La souveraineté architecturale n’est donc pas un concept abstrait ; elle est une praxis. Elle suppose une alliance entre la vision, la méthode et la patience.
Vision, pour concevoir un ordre inclusif ; méthode, pour en assurer la gouvernance ; patience, pour enraciner la confiance.
Le Maroc a compris que la durée est une force : il ne cherche plus à convaincre, mais à faire preuve. La conviction suivra le réel.
Ainsi, le Sahara n’est plus un espace contesté, mais un espace projeté.
Au fond, la souveraineté architecturale, telle qu’elle s’esquisse aujourd’hui, n’est rien d’autre que la traduction contemporaine d’un principe ancien : la souveraineté comme acte de civilisation. Ce n’est pas la force qui fonde le droit, c’est la forme qui fonde la légitimité. Et dans cette œuvre de construction silencieuse, le Maroc ne cherche pas seulement à consolider ses frontières ; il s’emploie à redéfinir ce que signifie, au XXIᵉ siècle, être souverain dans un monde d’interdépendance.

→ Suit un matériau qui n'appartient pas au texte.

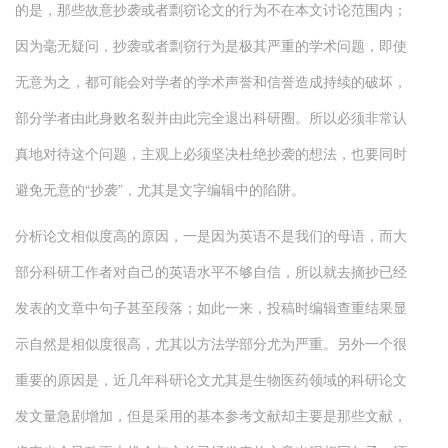
的是，那些故意抄袭或者剽窃论文的行为不在本文讨论范围内；
因为毫无疑问，抄袭或者剽窃行为是极其严重的学术问题，即使
无意为之，都可能会对学者的学术声誉和信誉造成持续的破坏，
部分学者由此身败名裂并由此完全退出科研圈。所以必须非常认
真地对待这个问题，主观上必须坚决杜绝抄袭的想法，也要同时
避免无意的“抄袭”，尤其是文字编辑中的陷阱。
分析论文相似度高的原因，一是因为英语不是我们的母语，而大
部分科研工作者对自己的英语水平不够自信，所以就去摘抄已经
发表的文章中句子甚至段落；如此一来，投稿时编辑查重结果显
示自然是相似度很高，尤其以方法学部分尤为严重。另外一个很
重要的原因是，近几年科研论文尤其是生物医药领域的科研论文
发文量急剧增加，但是采用的基本参考文献却主要是那些文献，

La résolution 2797 aura donc valeur de seuil. Non pas parce qu’elle clôt un débat, mais parce qu’elle ouvre une ère : celle de la souveraineté qui se démontre.
Le Sahara devient le miroir d’un Maroc en transformation, un pays qui, en bâtissant un territoire, se rebâtit lui-même. Et si l’histoire devait retenir une leçon de ce moment, ce serait celle-ci : la victoire n’est plus dans le verbe, mais dans l’habitation du monde.